Quando, apesar de tudo, parece que fracassamos, quando os meios


requeridos pelo caso não dão o resultado esperado, temos que ter a certeza de
que nos estamos santificando. O Senhor santifica os “fracassos” que surgem
depois de termos empregado os meios que pareciam oportunos, mas não
abençoa as nossas omissões, pois trata-nos como a filhos inteligentes, de
quem espera que saiam em busca dos remédios adequados.

Empreguemos em cada caso todos os meios que estiverem em nossas


mãos, e depois, omnia in bonum!, tudo será para bem. Os resultados
aparentemente bons ou maus levar-nos-ão a amar mais a Deus, nunca a
separar-nos d’Ele. No sentido da filiação divina encontraremos a protecção e o
calor paternal de que todos necessitamos. “Se tendes confiança n’Ele e ânimos
animosos, que Sua Majestade é muito amigo disto, não tenhais medo de que
vos falte coisa alguma”9, escreveu Santa Teresa depois de uma longa
experiência. Junto do Senhor e sob o amparo da Santíssima Virgem, ganham-
se todas as batalhas, ainda que, aparentemente, se percam algumas.
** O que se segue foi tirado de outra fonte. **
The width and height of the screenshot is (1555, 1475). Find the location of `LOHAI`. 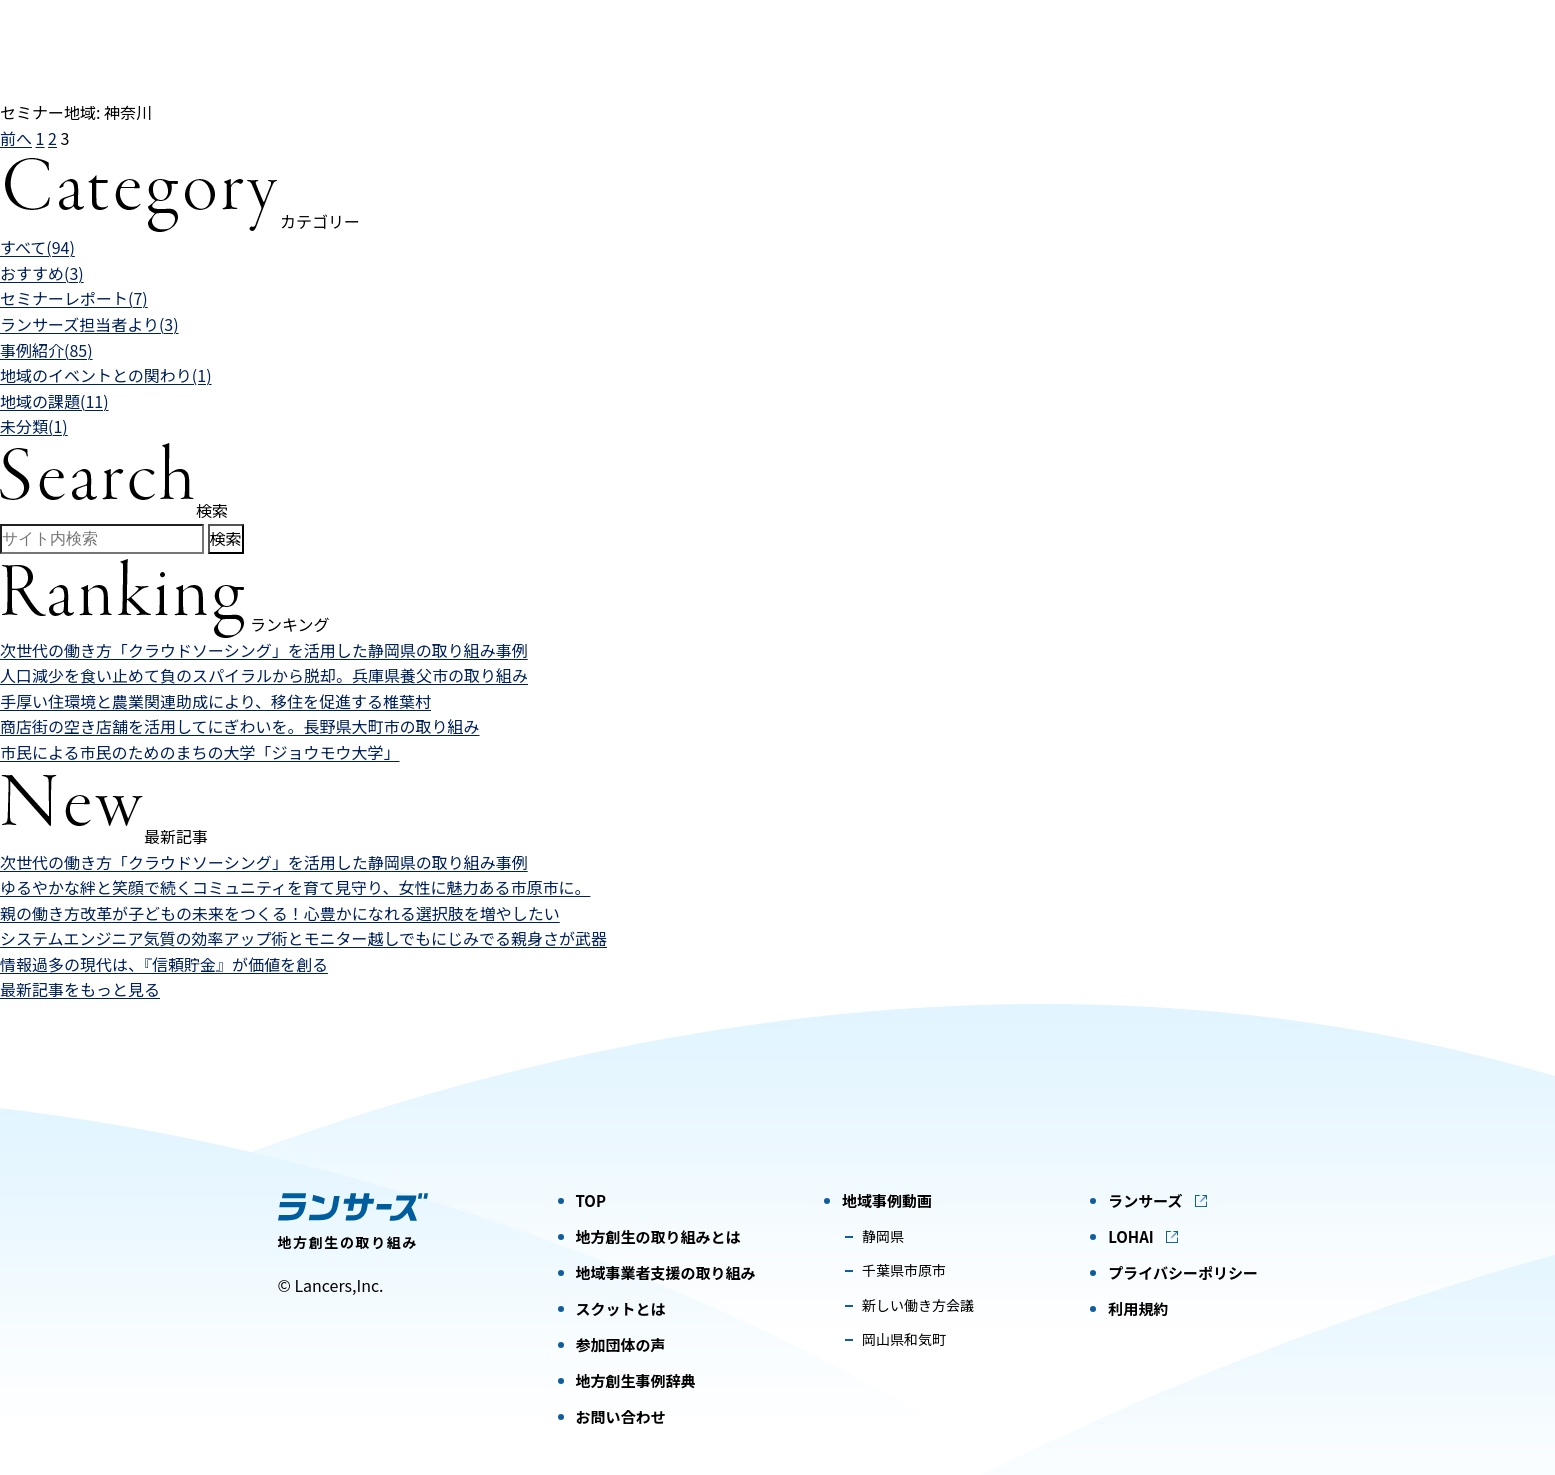

LOHAI is located at coordinates (1131, 1236).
(1) Jo 13, 4 e segs.; (2) Federico Suárez, Después, pág. 208; (3) Rom 8, 28; Primeira leitura da
Missa da trigésima semana da quarta-feira do Tempo Comum, ano I; (4) São Josemaría
Escrivá, Forja, n. 929; (5) 1 Pe 5, 8; (6) Sab 8, 1; (7) Santo Agostinho, Sobre a conversão e a
graça, 30; (8) São Josemaría Escrivá, Forja, n. 609; (9) Santa Teresa, Fundações, 27, 12.